[Stored data entries]
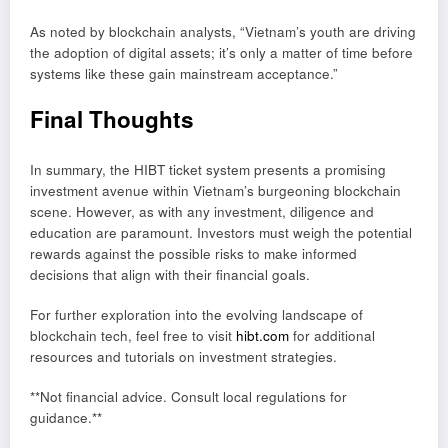
As noted by blockchain analysts, “Vietnam’s youth are driving
the adoption of digital assets; it’s only a matter of time before
systems like these gain mainstream acceptance.”
Final Thoughts
In summary, the HIBT ticket system presents a promising
investment avenue within Vietnam’s burgeoning blockchain
scene. However, as with any investment, diligence and
education are paramount. Investors must weigh the potential
rewards against the possible risks to make informed
decisions that align with their financial goals.
For further exploration into the evolving landscape of
blockchain tech, feel free to visit
hibt.com
for additional
resources and tutorials on investment strategies.
**Not financial advice. Consult local regulations for
guidance.**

WHAT THE TASK REQUIRES
Reproduce verbatim the stretch of lines beginning with the one containing "education are paramount." and ending at the close of the entries above.

THE ANSWER
education are paramount. Investors must weigh the potential
rewards against the possible risks to make informed
decisions that align with their financial goals.
For further exploration into the evolving landscape of
blockchain tech, feel free to visit
hibt.com
for additional
resources and tutorials on investment strategies.
**Not financial advice. Consult local regulations for
guidance.**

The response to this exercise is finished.